The answer must consist of every line in the records below that contains the string "Umzug".

[Dataset items]

◇ ◇ ◇

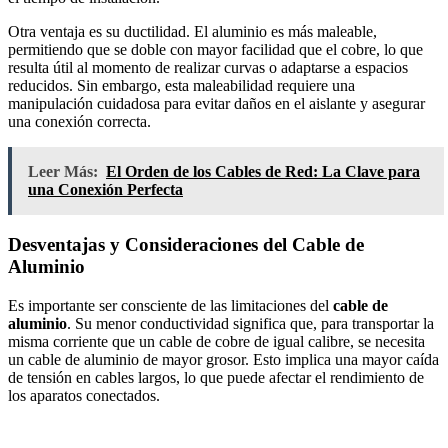
Otra ventaja es su ductilidad. El aluminio es más maleable,
permitiendo que se doble con mayor facilidad que el cobre, lo que
resulta útil al momento de realizar curvas o adaptarse a espacios
reducidos. Sin embargo, esta maleabilidad requiere una
manipulación cuidadosa para evitar daños en el aislante y asegurar
una conexión correcta.
Leer Más:
El Orden de los Cables de Red: La Clave para
una Conexión Perfecta
Desventajas y Consideraciones del Cable de
Aluminio
Es importante ser consciente de las limitaciones del
cable de
aluminio
. Su menor conductividad significa que, para transportar la
misma corriente que un cable de cobre de igual calibre, se necesita
un cable de aluminio de mayor grosor. Esto implica una mayor caída
de tensión en cables largos, lo que puede afectar el rendimiento de
los aparatos conectados.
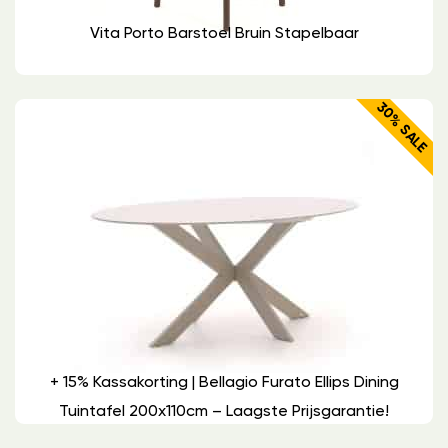
Vita Porto Barstoel Bruin Stapelbaar
30% SALE
+ 15% Kassakorting | Bellagio Furato Ellips Dining
Tuintafel 200x110cm – Laagste Prijsgarantie!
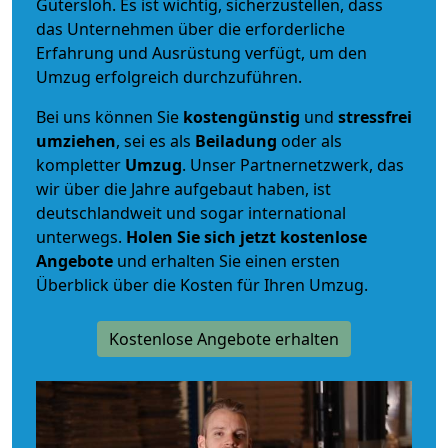
Gütersloh. Es ist wichtig, sicherzustellen, dass
das Unternehmen über die erforderliche
Erfahrung und Ausrüstung verfügt, um den
Umzug erfolgreich durchzuführen.
Bei uns können Sie
kostengünstig
und
stressfrei
umziehen
, sei es als
Beiladung
oder als
kompletter
Umzug
. Unser Partnernetzwerk, das
wir über die Jahre aufgebaut haben, ist
deutschlandweit und sogar international
unterwegs.
Holen Sie sich jetzt kostenlose
Angebote
und erhalten Sie einen ersten
Überblick über die Kosten für Ihren Umzug.
Kostenlose Angebote erhalten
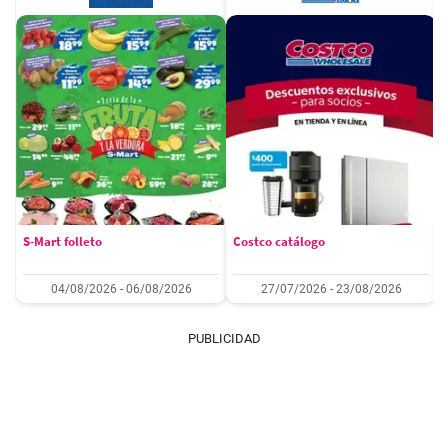
S-Mart folleto
Costco catálogo
04/08/2026 - 06/08/2026
27/07/2026 - 23/08/2026
PUBLICIDAD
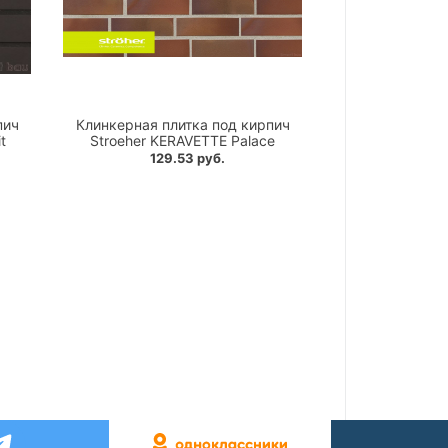
пич
Клинкерная плитка под кирпич
t
Stroeher KERAVETTE Palace
129.53 руб.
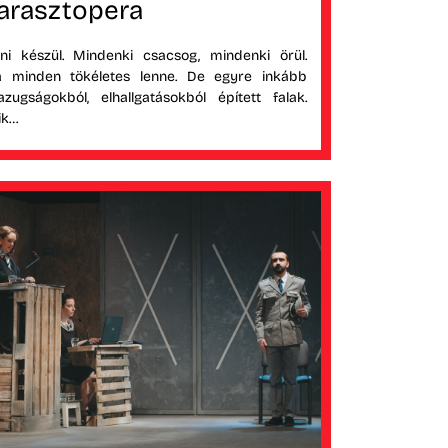
arasztopera
i készül. Mindenki csacsog, mindenki örül.
a minden tökéletes lenne. De egyre inkább
gságokból, elhallgatásokból épített falak.
ik…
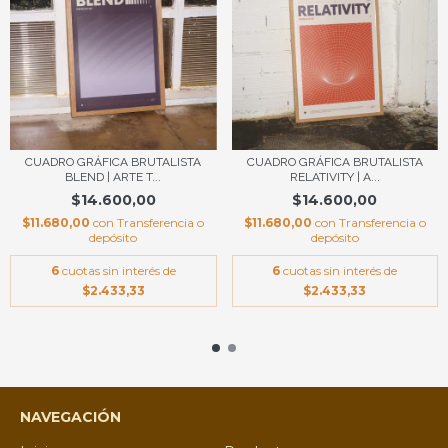
CUADRO GRÁFICA BRUTALISTA
CUADRO GRÁFICA BRUTALISTA
BLEND | ARTE T...
RELATIVITY | A...
$14.600,00
$14.600,00
$11.680,00
con
Transferencia o
$11.680,00
con
Transferencia o
depósito
depósito
6
cuotas sin interés de
6
cuotas sin interés de
$2.433,33
$2.433,33
NAVEGACIÓN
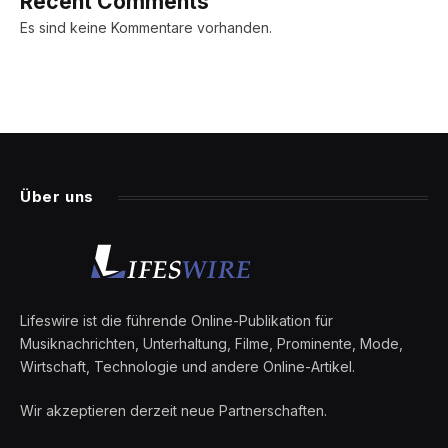
Recent Comments
Es sind keine Kommentare vorhanden.
Über uns
Lifeswire ist die führende Online-Publikation für
Musiknachrichten, Unterhaltung, Filme, Prominente, Mode,
Wirtschaft, Technologie und andere Online-Artikel.
Wir akzeptieren derzeit neue Partnerschaften.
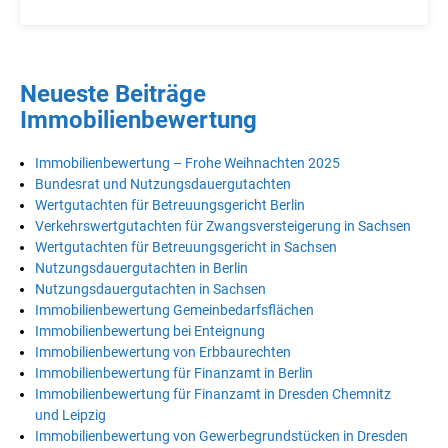
Neueste Beiträge
Immobilienbewertung
Immobilienbewertung – Frohe Weihnachten 2025
Bundesrat und Nutzungsdauergutachten
Wertgutachten für Betreuungsgericht Berlin
Verkehrswertgutachten für Zwangsversteigerung in Sachsen
Wertgutachten für Betreuungsgericht in Sachsen
Nutzungsdauergutachten in Berlin
Nutzungsdauergutachten in Sachsen
Immobilienbewertung Gemeinbedarfsflächen
Immobilienbewertung bei Enteignung
Immobilienbewertung von Erbbaurechten
Immobilienbewertung für Finanzamt in Berlin
Immobilienbewertung für Finanzamt in Dresden Chemnitz
und Leipzig
Immobilienbewertung von Gewerbegrundstücken in Dresden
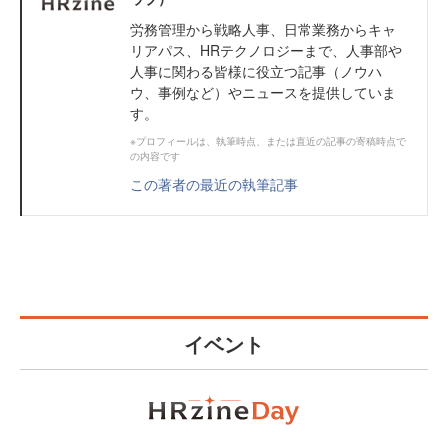
労務管理から戦略人事、日常業務からキャ
リアパス、HRテクノロジーまで、人事部や
人事に関わる皆様に役立つ記事（ノウハ
ウ、事例など）やニュースを提供していま
す。
※プロフィールは、執筆時点、または直近の記事の寄稿時点で
の内容です
この著者の最近の執筆記事
イベント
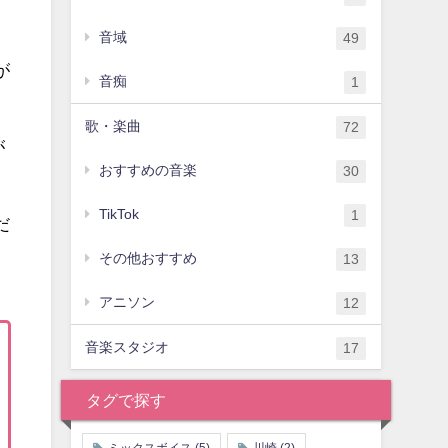
音域
49
が
音痴
1
歌・楽曲
72
が
おすすめの音楽
30
TikTok
1
だ
その他おすすめ
13
アニソン
12
音楽スタジオ
17
タグで探す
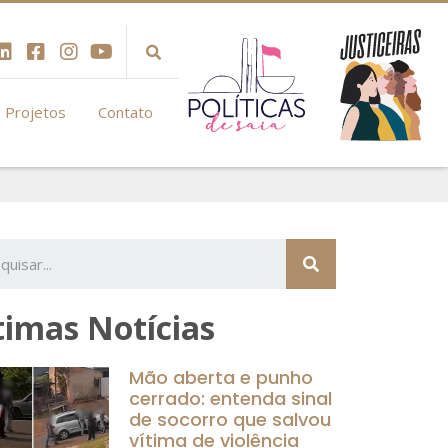
Projetos
Contato
S
timas Notícias
Mão aberta e punho
cerrado: entenda sinal
de socorro que salvou
vítima de violência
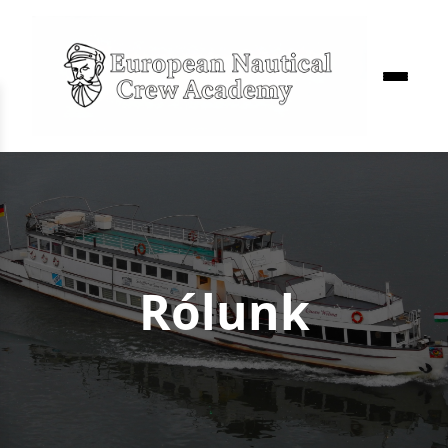
Rólunk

◇ ◇ ◇

# WRITTEN SOLUTION
Umzug erfolgreich durchzuführen.
Umzug
Überblick über die Kosten für Ihren Umzug.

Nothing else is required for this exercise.